Actually, it was about the time I was in this production that I first started noticing the biggest nits I’m picking with this film. None of them are solely the film’s fault – in fact, the film is a bit of an improvement, cutting three of the songs I liked least from the original stage show and adding a couple extra bits in. The whole thing, however, is an over-romanticized take on the life of the actual Von Trapp family; a singing family who emigrated from Austria just before the Second World War and made a name for themselves in the US.
A quick word about the actual Von Trapps – Maria did intend to be a nun, and did get sent as a governess to the house of Georg Von Trapp, an Austrian widower with seven children. The family also did flee Austria just before World War II. However – Maria and Georg married more out of convenience, with Maria regretting giving up the church for a while afterward. And when the Nazis took over Austria, the Von Trapps took advantage of Georg’s dual citizenship in Italy and took a train to Rome.

However – the famous stage duo Rogers & Hammerstein were not inspired by Maria Von Trapp’s memoir. Rather, they were inspired by a 1956 West German film which had itself been rather freely and romantically adapted from it – making Georg a cold disciplinarian saved by Maria’s joie de vivre, dialing up the kids’ cuteness, introducing a star-crossed-lovers subplot between the eldest Von Trapp daughter and a budding Nazi Youth member, and setting up a daring escape, sneaking out of their debut concert at a folk music festival and hiking over the Alps.
Rogers & Hammerstein wrote the musical for stage star Mary Martin – but Julie Andrews won the role for the film, based on her work in Mary Poppins (reportedly, director Robert Wise visited the Disney studios to watch a rough cut of Mary Poppins before it had even been released, and within five minutes was telling screenwriter Ernest Lehman “let’s go sign this girl right now before someone else sees this and grabs her”). Andrews very nearly turned the role down, feeling the story was a bit sentimental – but Wise convinced her by sharing some changes he was planning to make to the musical, and to Maria’s character. Christopher Plummer also had a hand in fleshing out Georg von Trapp’s character a bit (although he still was no fan of the film, calling it “The Sound of Mucus” when he was amongst friends).

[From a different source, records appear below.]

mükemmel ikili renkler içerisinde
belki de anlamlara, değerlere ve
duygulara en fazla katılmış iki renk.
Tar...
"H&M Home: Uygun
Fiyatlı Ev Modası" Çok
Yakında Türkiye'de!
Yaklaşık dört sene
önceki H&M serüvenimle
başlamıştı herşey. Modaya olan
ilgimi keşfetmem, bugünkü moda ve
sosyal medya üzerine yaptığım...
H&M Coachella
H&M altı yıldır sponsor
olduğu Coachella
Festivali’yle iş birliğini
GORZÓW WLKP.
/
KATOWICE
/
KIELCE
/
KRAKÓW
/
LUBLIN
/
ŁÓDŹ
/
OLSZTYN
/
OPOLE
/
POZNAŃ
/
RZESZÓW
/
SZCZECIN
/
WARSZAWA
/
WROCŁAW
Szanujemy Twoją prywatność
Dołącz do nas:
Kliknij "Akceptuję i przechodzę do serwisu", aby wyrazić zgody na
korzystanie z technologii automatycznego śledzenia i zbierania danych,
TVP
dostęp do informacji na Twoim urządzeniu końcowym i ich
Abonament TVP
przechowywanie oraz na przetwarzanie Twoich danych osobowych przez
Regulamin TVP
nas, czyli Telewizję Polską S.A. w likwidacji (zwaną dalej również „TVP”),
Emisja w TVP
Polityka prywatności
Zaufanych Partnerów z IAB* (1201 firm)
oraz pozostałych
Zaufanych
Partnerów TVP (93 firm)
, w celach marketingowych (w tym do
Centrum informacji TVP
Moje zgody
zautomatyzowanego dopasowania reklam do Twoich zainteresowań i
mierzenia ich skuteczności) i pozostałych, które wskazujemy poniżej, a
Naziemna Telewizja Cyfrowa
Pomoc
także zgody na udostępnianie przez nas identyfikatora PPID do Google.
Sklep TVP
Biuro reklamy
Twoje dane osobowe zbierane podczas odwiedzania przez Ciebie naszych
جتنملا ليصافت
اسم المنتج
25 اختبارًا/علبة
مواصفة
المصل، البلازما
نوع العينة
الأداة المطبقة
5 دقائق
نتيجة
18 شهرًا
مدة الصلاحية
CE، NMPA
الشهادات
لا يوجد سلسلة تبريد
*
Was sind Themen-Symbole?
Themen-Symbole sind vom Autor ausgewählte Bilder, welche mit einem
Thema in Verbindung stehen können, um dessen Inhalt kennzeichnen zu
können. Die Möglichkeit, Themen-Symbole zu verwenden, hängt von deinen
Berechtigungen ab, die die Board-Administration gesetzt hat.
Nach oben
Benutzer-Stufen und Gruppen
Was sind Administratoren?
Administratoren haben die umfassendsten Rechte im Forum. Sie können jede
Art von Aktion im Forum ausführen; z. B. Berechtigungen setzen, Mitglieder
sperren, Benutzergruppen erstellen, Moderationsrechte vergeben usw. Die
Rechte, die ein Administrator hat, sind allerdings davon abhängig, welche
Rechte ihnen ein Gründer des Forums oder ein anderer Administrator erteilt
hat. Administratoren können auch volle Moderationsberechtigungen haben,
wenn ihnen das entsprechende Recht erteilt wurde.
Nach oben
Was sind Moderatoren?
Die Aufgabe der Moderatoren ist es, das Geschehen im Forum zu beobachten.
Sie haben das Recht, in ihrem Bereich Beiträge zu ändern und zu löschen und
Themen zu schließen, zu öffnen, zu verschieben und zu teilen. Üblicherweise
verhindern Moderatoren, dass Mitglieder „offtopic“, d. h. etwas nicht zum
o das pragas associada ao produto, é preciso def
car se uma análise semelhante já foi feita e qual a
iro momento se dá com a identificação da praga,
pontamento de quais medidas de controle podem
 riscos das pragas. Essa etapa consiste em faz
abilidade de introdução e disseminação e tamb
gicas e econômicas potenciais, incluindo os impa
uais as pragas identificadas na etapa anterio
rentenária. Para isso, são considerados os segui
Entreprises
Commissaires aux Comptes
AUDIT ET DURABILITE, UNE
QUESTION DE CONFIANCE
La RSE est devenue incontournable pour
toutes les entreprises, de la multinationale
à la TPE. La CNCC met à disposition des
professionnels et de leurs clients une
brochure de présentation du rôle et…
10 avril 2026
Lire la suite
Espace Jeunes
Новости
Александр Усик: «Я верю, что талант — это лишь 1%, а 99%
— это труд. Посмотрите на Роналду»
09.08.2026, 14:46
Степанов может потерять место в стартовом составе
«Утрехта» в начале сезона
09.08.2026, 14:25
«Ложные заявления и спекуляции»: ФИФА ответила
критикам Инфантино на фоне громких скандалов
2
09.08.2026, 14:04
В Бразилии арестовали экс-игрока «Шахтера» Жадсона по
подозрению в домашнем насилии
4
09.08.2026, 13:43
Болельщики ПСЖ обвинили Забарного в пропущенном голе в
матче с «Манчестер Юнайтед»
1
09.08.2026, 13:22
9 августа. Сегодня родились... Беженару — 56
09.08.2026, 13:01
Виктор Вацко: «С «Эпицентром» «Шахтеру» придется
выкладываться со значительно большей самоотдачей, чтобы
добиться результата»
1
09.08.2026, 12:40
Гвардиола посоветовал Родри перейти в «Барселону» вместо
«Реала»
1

Still, the film is a lot like the musical. The basic plot is all there, as are many of the “cute” things the kids say are the same (like how the youngest girl, Gretl, refers to the Nazi flag as “that flag with the big black spider on it”). And most of the songs are still there. …And it’s the songs that are the high point here – because let’s face it, they’re excellent, especially when it’s Julie Andrews singing them. And the film’s staging is an improvement on the musical’s – opening up the “Do-Re-Mi” number by sending the Von Trapps cavorting throughout the streets of Salzburg, giving Julie Andrews a vast mountaintop as her stage for “The Sound of Music”, and giving “Climb Ev’ry Mountain” a sweeping orchestral backup.
Literally the only mis-step I saw was the bizarre use of “How Do You Solve A Problem Like Maria?” as the processional march during Maria’s wedding to Georg – think about it, how is that a song a bride would want to hear as she marches down an aisle? But just before that is one of my favorite moments from the film – just after Maria has been dressed and prepped by her former convent sisters, they shepherd her through the convent gate and then close the door behind her, staying inside the convent themselves. And before Maria starts down the aisle, she pauses to look back, giving her old way of life one last look; but all of the nuns are there smiling at her through the gate encouragingly, so she turns away to move on into her new life. Even when I was a kid I found that moving.

One last bit of trivia to end on – in 2015, the Academy Awards had a special salute to this film, which was then celebrating a 50th Anniversary. Julie Andrews was sadly not able to sing herself – a botched operation on her vocal cords in 1997 permanently damaged her singing voice. So the Academy went with a new talent – inviting Lady Gaga to sing for the tribute. At the time, Gaga was known primarily for avant-garde stunts like wearing dresses made of meat, so there were several eyebrows raised when she was introduced – but she pulled it off.